ATOMScience-org / AMPL

The ATOM Modeling PipeLine (AMPL) is an open-source, modular, extensible software pipeline for building and sharing models to advance in silico drug discovery.
MIT License
136 stars 68 forks source link

Load pre-calculated features with embedded models #301

Closed stewarthe6 closed 4 months ago

stewarthe6 commented 5 months ago

This allows AMPL to use pre-calculated features with embedded models and transfer learning. I created 3 classes to accomplish this.

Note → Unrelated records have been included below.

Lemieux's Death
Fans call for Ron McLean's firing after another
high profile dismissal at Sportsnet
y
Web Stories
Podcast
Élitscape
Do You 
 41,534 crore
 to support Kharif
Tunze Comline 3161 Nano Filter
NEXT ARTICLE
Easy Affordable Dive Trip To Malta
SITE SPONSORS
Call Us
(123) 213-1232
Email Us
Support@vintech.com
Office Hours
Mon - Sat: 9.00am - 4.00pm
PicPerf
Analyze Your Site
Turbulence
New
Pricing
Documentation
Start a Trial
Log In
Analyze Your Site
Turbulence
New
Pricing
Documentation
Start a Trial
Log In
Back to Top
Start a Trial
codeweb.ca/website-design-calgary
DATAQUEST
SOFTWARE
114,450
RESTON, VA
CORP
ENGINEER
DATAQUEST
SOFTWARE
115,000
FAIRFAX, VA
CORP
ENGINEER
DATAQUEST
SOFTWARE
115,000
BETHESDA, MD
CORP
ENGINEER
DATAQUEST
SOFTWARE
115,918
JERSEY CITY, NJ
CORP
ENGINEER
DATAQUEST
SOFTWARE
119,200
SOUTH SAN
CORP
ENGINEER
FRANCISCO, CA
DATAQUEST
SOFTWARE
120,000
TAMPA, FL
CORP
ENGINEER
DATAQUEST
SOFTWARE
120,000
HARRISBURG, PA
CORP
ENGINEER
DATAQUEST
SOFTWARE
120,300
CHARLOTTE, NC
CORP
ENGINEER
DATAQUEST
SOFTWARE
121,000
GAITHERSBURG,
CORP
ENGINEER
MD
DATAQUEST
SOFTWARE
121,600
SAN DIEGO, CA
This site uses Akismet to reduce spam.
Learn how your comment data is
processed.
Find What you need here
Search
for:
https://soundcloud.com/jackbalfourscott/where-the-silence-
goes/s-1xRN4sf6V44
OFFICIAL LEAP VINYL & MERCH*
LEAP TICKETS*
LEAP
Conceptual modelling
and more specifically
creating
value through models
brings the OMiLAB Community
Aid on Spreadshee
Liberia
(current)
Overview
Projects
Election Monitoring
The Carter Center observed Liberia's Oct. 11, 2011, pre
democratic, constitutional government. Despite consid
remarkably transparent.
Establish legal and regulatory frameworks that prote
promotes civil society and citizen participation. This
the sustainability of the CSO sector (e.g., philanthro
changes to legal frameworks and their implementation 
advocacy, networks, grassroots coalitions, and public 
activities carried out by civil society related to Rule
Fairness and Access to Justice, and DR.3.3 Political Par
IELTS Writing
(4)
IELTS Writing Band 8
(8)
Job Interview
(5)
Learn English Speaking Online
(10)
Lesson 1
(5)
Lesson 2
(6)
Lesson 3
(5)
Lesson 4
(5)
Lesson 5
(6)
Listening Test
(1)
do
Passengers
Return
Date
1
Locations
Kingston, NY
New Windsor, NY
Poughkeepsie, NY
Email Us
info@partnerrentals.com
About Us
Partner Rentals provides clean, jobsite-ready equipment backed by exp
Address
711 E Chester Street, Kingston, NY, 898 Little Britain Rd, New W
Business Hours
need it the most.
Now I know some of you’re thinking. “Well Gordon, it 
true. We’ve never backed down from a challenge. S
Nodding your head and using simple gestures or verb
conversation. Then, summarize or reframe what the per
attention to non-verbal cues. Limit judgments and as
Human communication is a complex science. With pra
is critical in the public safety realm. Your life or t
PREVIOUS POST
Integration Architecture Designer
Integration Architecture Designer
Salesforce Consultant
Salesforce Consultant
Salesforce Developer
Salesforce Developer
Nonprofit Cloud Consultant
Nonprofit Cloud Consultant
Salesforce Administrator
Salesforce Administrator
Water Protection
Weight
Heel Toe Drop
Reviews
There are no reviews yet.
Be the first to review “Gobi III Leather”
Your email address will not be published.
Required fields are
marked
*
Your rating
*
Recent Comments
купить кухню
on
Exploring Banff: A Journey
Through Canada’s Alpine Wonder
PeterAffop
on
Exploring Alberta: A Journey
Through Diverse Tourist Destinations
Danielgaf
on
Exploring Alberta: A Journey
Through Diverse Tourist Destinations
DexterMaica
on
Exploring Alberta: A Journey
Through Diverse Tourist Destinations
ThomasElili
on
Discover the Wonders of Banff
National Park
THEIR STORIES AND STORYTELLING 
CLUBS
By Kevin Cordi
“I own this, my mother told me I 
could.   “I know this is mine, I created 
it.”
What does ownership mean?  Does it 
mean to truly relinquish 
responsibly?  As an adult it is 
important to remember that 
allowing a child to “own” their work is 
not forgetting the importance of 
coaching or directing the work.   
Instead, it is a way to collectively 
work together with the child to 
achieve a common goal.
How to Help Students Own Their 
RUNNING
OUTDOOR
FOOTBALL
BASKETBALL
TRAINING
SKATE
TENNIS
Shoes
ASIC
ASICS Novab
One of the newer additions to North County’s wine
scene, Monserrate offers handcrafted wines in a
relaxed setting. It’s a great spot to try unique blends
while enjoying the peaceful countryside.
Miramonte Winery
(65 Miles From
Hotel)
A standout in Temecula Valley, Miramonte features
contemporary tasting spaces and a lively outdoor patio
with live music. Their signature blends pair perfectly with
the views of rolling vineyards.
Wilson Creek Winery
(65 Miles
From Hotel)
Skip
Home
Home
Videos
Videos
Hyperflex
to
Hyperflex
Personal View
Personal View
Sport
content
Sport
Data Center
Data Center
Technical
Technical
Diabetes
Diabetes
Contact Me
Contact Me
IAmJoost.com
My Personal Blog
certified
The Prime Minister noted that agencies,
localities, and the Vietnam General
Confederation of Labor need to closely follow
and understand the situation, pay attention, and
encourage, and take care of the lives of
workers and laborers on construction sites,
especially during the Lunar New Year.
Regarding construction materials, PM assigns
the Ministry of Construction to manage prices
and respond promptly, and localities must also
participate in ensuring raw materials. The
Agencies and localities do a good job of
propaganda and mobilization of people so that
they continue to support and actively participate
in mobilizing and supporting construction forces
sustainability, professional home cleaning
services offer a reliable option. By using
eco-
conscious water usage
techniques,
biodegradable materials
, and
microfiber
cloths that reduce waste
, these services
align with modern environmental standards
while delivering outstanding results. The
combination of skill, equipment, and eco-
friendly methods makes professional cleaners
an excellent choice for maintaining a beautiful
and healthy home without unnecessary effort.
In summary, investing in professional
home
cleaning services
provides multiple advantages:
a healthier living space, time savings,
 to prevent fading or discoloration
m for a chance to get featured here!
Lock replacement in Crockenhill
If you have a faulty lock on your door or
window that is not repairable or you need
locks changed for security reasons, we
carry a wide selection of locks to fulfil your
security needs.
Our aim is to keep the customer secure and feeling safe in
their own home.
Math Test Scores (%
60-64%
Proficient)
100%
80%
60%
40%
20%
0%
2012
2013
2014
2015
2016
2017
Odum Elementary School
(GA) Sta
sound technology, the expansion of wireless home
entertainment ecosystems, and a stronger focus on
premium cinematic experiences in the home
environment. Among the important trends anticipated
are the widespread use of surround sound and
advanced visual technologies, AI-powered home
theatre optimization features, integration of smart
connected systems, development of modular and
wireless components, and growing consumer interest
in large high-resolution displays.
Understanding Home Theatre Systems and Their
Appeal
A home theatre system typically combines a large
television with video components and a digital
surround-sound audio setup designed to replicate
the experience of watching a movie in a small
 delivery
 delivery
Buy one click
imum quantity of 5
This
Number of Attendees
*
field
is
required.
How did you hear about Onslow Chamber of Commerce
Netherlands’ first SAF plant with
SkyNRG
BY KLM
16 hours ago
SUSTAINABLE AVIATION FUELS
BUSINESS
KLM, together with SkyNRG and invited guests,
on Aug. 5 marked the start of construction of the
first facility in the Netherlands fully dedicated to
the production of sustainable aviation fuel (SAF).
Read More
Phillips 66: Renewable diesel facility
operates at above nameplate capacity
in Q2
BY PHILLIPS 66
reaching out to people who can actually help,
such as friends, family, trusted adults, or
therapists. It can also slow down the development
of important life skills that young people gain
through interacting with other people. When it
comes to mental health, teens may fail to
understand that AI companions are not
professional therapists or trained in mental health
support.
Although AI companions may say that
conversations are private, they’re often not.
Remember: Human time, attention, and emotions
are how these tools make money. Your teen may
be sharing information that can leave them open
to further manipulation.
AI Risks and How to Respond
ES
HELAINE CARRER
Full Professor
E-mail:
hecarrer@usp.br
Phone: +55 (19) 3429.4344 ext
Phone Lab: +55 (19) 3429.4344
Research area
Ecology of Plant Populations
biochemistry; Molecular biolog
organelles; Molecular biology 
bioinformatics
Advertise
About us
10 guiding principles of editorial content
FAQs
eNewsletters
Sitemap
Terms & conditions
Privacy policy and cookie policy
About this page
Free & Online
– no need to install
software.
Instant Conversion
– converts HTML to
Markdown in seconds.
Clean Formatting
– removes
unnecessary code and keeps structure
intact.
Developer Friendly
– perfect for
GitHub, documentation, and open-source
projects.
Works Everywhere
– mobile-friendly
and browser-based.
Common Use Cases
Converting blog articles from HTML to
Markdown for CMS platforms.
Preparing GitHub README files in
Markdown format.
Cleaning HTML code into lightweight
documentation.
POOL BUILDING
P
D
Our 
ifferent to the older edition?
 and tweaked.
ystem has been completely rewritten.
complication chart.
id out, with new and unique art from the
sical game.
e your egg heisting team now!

  1. EmbeddingDataset: This overrides get_featurized_data and save_featurized_data. This dataset is meant to be exclusively used with EmbeddingFeaturization. It creates an second, member dataset that loads/calculates features that are used as input into the embedding model and then generates the embedded features. The save_featurized_data function does nothing, since it cannot save embedded features. However it can save features for the member dataset.
  2. FileEmbeddingDataset: This inherits EmbeddingDataset and FileDataset. This is used when the input features come from a file.
  3. DatastoreEmbeddingDataset: This inherits EmbeddingDataset and DatastoreDataset and is used when input features come from the datastore. I don't test this class, I don't have a good test case.

featurize_data in EmbeddingFeaturization no long needs to rename response columns.